Guided tours of the Yuko-en may be scheduled. Let us know. We would love to show you around our beautiful garden and tell you about its history.
(1) Tokugawa Gates
The large gate marks the entrance to the garden and represents the Tokugawa Shogunate Era 1603-1868. The gate was built by local craftsmen, carpenters and metal workers. To fully experience the garden, according to custom, as you enter, leave your worldly stresses and cares behind. The path is lined with native cane, a plant similar to Japanese bamboo.
(2-3) Tahara Snow Lantern
At the top of the path is a large Yukimi Gata, snow lantern. This type of lantern is most beautiful after a snowfall when the roof line is highlighted. Beyond the lantern is a Maple Grove, it includes a variety of maple trees from both America and Japan. From this point, the pathway opens to a portion of the garden that represents the Bluegrass Region, suggesting gentle rolling hills. The majority of trees in this area are redbuds and cedars. Our local redbuds offer a familiar spring color in Kentucky. To the left is a small Shizedourou lantern which honors the beauty of unrefined stone. It is meant to look as if it has been weathered in nature. Just ahead, in front of the vermillion bridge are Sakura or Japanese cherry trees.
(4) Koi Pond
Water is an important element in Japanese gardens and the large koi pond is a central feature of Yuko-En on the Elkhorn. Koi are the national fish of Japan. They can grow to more than three feet long and live for 100 years. The Iris bog at the southern end of the pond, with its decorative Kotoji lantern, serves as the pond’s natural bio-filter. Two other lanterns grace the pond, the Maru-yukimi round top snow viewing lantern and the Rankei lantern, with its arched supporting column extending over the lake so that its image is reflected in the pond.

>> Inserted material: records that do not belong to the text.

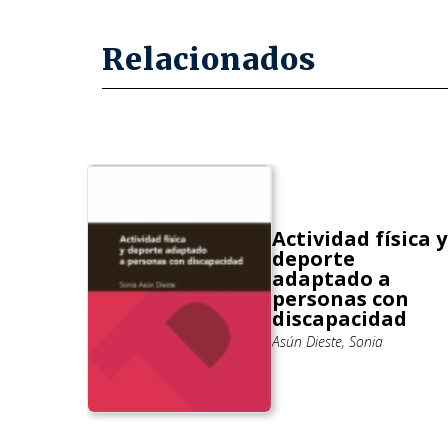
Relacionados
Actividad física y
deporte
l
adaptado a
personas con
discapacidad
Asún Dieste, Sonia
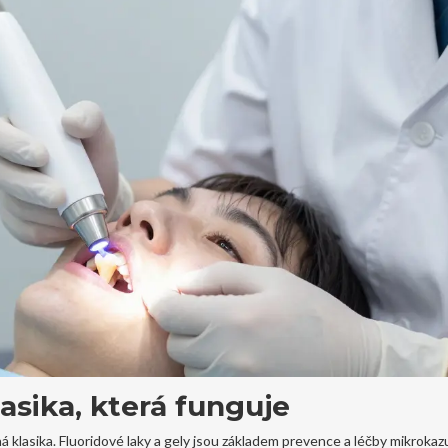
lasika, která funguje
 klasika. Fluoridové laky a gely jsou základem prevence a léčby mikrokazu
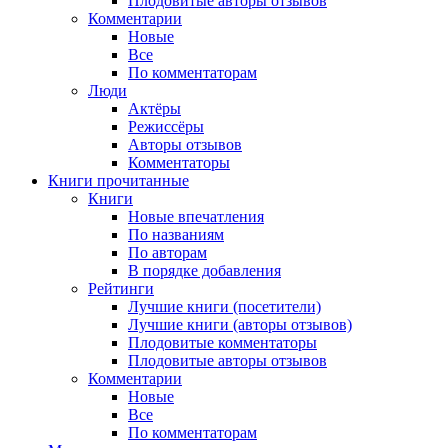
Плодовитые авторы отзывов
Комментарии
Новые
Все
По комментаторам
Люди
Актёры
Режиссёры
Авторы отзывов
Комментаторы
Книги
прочитанные
Книги
Новые впечатления
По названиям
По авторам
В порядке добавления
Рейтинги
Лучшие книги (посетители)
Лучшие книги (авторы отзывов)
Плодовитые комментаторы
Плодовитые авторы отзывов
Комментарии
Новые
Все
По комментаторам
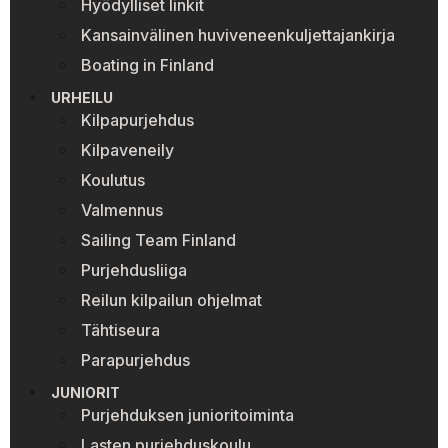
Hyödylliset linkit
Kansainvälinen huviveneenkuljettajankirja
Boating in Finland
URHEILU
Kilpapurjehdus
Kilpaveneily
Koulutus
Valmennus
Sailing Team Finland
Purjehdusliiga
Reilun kilpailun ohjelmat
Tähtiseura
Parapurjehdus
JUNIORIT
Purjehduksen junioritoiminta
Lasten purjehduskoulu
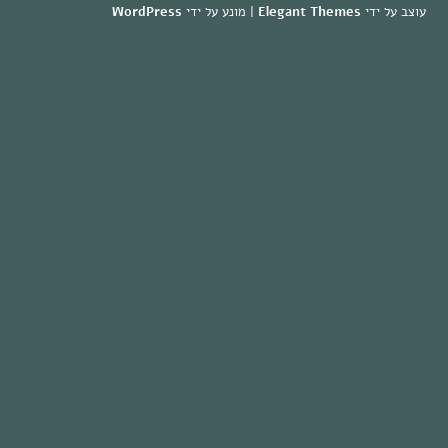
עוצב על ידי
Elegant Themes
| מונע על ידי
WordPress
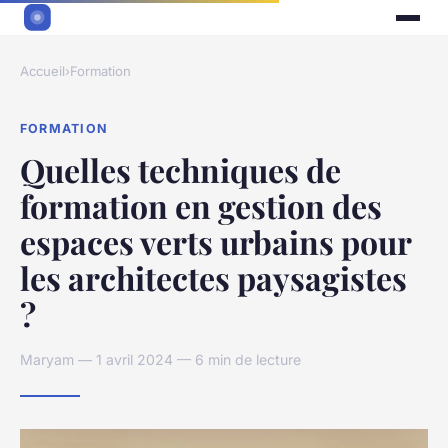
Accueil
›
Formation
FORMATION
Quelles techniques de
formation en gestion des
espaces verts urbains pour
les architectes paysagistes
?
Maryam — 1 avril 2024 — 6 min de lecture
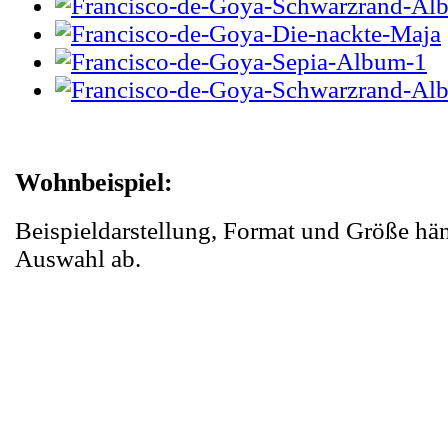
Wohnbeispiel:
Beispieldarstellung, Format und Größe hä
Auswahl ab.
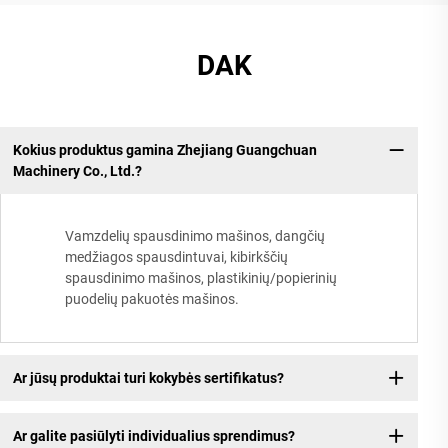
DAK
Kokius produktus gamina Zhejiang Guangchuan
Machinery Co., Ltd.?
Vamzdelių spausdinimo mašinos, dangčių
medžiagos spausdintuvai, kibirkščių
spausdinimo mašinos, plastikinių/popierinių
puodelių pakuotės mašinos.
Ar jūsų produktai turi kokybės sertifikatus?
Ar galite pasiūlyti individualius sprendimus?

(5) Upper Waterfall and Mountain
A limestone outcropping forms the waterfall. The small cone shaped mountain form was inspired by the island of Yakushima in southern Japan, famous for its thousand year old cedar trees and great cascading mountain streams.
(6) Tahara Waterfall Garden
Just before you reach the lower falls, you will see a sculpture of Watanabe Kazan (1793-1841). See the Kazan handout to learn about his influence in our sister city Tahara
(7) North Elkhorn Creek
Elkhorn Creek was the pathway to settlements in the Bluegrass and continues to be a shared resource in the life of the community. In 1860, Walt Whitman wrote of the Elkhorn in his epic poem Leaves of Grass. The creek is part of the Shakkei or borrowed scenery of the garden.
(8) Wallace Dam
The pathway continues under the US 25 bridge to Cardome Landing, a small park with a picnic area and access to Elkhorn Creek. The waterfall created by the dam adds a charming view from the garden.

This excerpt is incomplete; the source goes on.